[Entries taken from a collection]

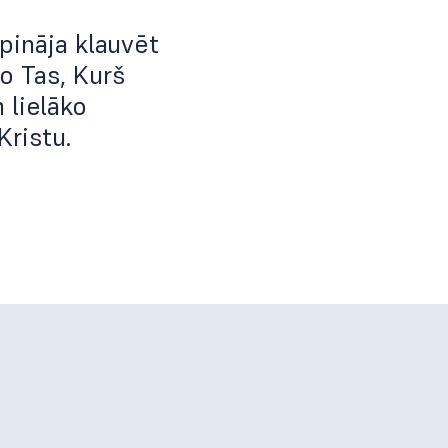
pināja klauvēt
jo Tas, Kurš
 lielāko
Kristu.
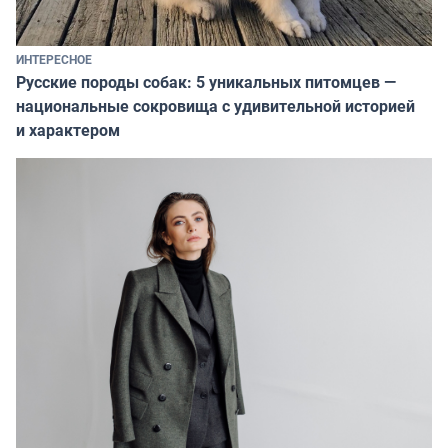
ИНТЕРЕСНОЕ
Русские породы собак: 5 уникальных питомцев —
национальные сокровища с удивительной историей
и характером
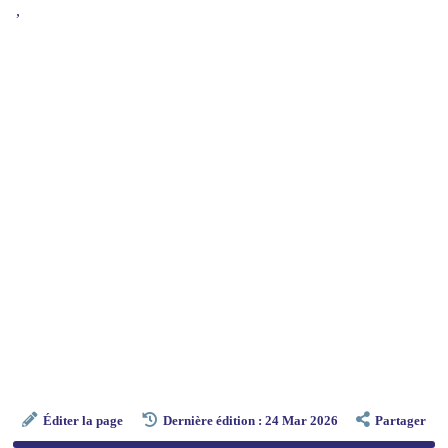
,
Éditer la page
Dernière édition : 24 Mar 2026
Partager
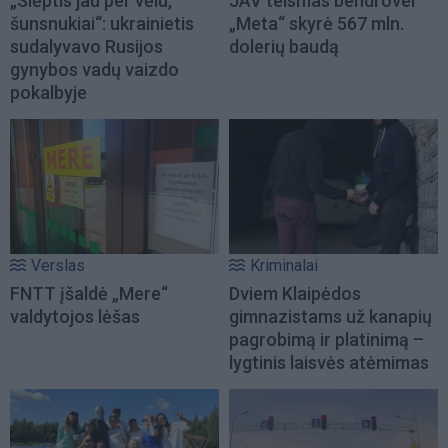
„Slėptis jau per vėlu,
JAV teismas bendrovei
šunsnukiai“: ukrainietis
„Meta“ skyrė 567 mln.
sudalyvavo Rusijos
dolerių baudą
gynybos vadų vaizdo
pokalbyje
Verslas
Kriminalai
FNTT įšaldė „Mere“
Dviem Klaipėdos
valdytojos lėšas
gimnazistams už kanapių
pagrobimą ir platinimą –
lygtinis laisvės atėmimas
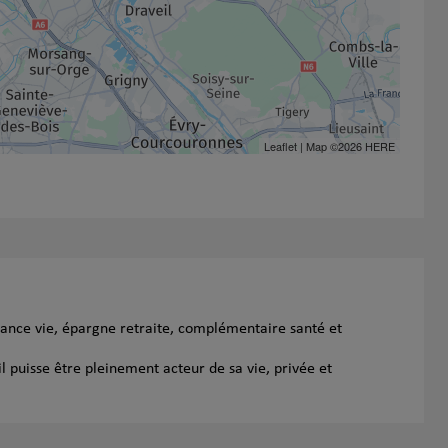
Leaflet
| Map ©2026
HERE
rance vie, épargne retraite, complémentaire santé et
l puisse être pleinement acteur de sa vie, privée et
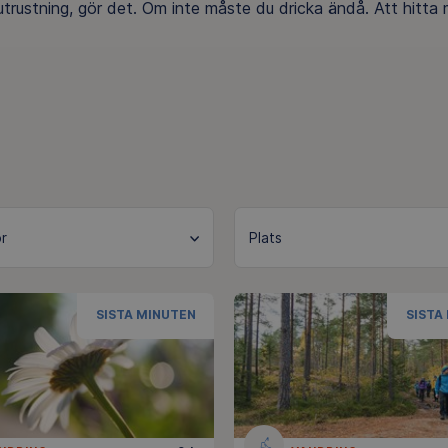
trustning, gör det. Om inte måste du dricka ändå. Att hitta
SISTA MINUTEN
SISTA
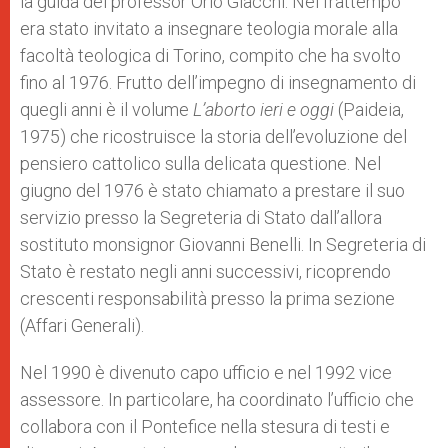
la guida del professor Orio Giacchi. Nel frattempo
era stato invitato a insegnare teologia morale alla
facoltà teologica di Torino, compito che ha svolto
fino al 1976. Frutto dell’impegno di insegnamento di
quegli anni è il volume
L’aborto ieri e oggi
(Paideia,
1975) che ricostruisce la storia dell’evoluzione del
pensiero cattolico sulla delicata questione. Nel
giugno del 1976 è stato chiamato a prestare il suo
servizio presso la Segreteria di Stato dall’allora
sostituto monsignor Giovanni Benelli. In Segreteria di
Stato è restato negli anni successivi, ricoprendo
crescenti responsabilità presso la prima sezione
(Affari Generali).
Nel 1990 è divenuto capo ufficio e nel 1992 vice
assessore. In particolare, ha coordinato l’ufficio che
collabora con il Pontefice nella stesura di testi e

DESCRIPTION OF THE TASK: The answer should be all lines from the entries above that hold the word "dell".

ANSWER SPACE:
fino al 1976. Frutto dell’impegno di insegnamento di
1975) che ricostruisce la storia dell’evoluzione del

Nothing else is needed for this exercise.